多くの場合、その理由を確定させるためには多くの手間と時間を要するものであり、調べたところで成果が薄い場合が多い。
「なぜ?」という疑問から想像が独り歩きすると、陥りやすいのは、疑心暗鬼という奴だ。しっかりと理由を調べもせずに、何の根拠もない想像により理由を決めてしまう。
こういう人間は、デマに騙されやすい。だいたい、デマというのは馬鹿でもわかるような単純論理で形成されている。真実の理由や原理が複雑であるほど、単純明快なデマに騙されるという理屈である。
なぜを連発する輩ほど、確証データを軽く見る傾向があるのは確かだ。
疑心の次に問題なのが、後悔である。
「あの時、こうしていれば、こうはならなかった。」という後悔。
時は不帰。
後悔先に立たず。
ことわざにもあるように、後悔しても仕方ない場合が多い。原因を掘り下げて、改善策のネタや教訓とするのであれば良いのだが、そうでない場合、後悔してもプラスにはならない。
「なぜ?」という疑問は、思考範囲を拡大し、未知を探求するのに役立つ疑問詞である。しかし、「なぜ?」を投げかけて得するのは、その理由を探求した場合に限られる。探求する気がないならば、そんな疑問は持たない方が良い。
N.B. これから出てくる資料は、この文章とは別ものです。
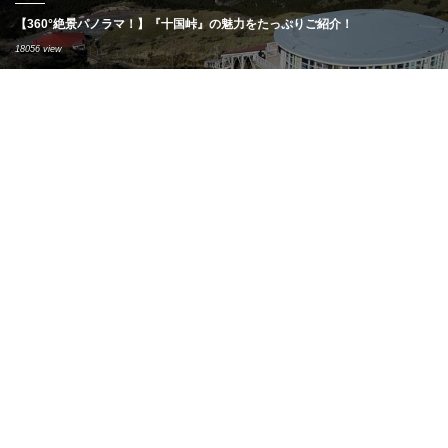
【360°絶景パノラマ！】『十国峠』の魅力をたっぷりご紹介！
18056 view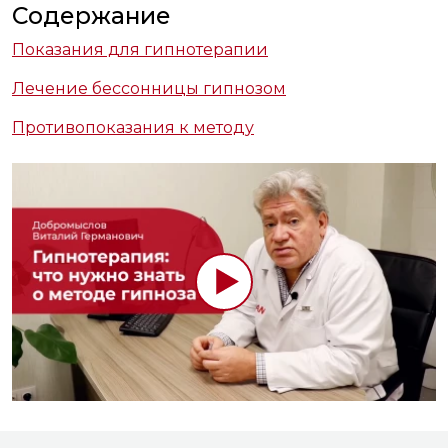
Содержание
Показания для гипнотерапии
Лечение бессонницы гипнозом
Противопоказания к методу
先にも記したが、探求には、手間、時間、困難が付きまとう。であれば、それなりの覚悟を持ってやらなければならない。
それが面倒であるなら、理由はともかく、そうなっているという事実だけを認識すればいいのだ。余計なことは考えない方が良い。
おおよその場合、それで十分なはずである。
「なぜ?」という言葉は、ある意味で、認めたくない心の表れでもある。
「私は、こうあるべきだと思っているのに、なぜ、こうなってしまっているの!」
「認めたくない!」
「昨日まで、こうなっていたのに、なぜ、今日はこうなの?」
「これは、誰かの陰謀ではないの?」
大昔の人は、なぜ、雷が落ちるかを知らなかった。
「なぜ、雷は落ちるのだろう?」と思った人々が、その時代に本当の理由に行きつくことはなかったのだ。
なので、雷神なる偶像が現れ、竜が暴れているなどということになったのである。その頃の人々の知識では、電荷の蓄積や絶縁破壊の論理に行き着くことはできず、無理やり理由をつけた結果、そうなってしまったのだろう。
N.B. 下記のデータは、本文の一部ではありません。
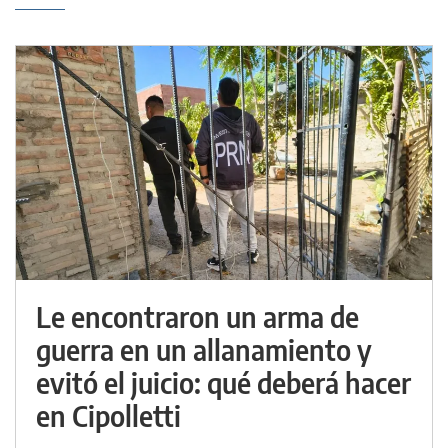
Le encontraron un arma de
guerra en un allanamiento y
evitó el juicio: qué deberá hacer
en Cipolletti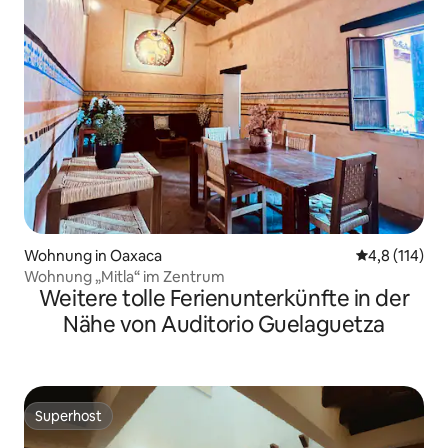
Wohnung in Oaxaca
Durchschnitt
4,8 (114)
Wohnung „Mitla“ im Zentrum
Weitere tolle Ferienunterkünfte in der
Nähe von Auditorio Guelaguetza
Superhost
Superhost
そこには、何かに理由を付けなければ気が済まない人間の本性が現れている。
理由を知ったところで、何も変わりはしないのだが、少しは恐怖が薄れ、疑心暗鬼をなだめることができるからかもしれない。だから、雷神様という答えが必要であったのだと推察する。
現在においても、似たようなことが多々ある。
雷神様のような不利益をもたらさない偶像であれば良いのだが、劣悪なフェイクに誘導されては始末が悪い。
だから、探求する気がないのであれば、「なぜ?」という言葉は極力使わない方が良い。フェイクを呼び出す合言葉になりかねない。
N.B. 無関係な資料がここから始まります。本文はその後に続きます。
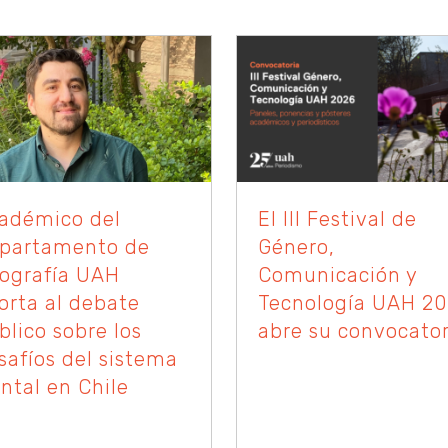
adémico del
El III Festival de
partamento de
Género,
ografía UAH
Comunicación y
orta al debate
Tecnología UAH 2
blico sobre los
abre su convocator
safíos del sistema
ontal en Chile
勝手な想像は、いつしか妄想と化し、妄想は悪鬼を呼び出し、破滅へと導くものとなる。
人は必ずしも社会規範に従って生きる必要はない。
良いことばかりする必要もない。
ただ、この世界の存続を妨げてはいけない。
また、人々の幸福を破壊してはいけない。
だから、「なぜ?」という言葉を使う時には、少しだけ考えてほしいと思う次第である。少なくとも、どうでも良いことに、「なぜ?」という疑問は持たない方がいい。
ただ、ありのまま、認識するだけにしておいた方が絶対に良い。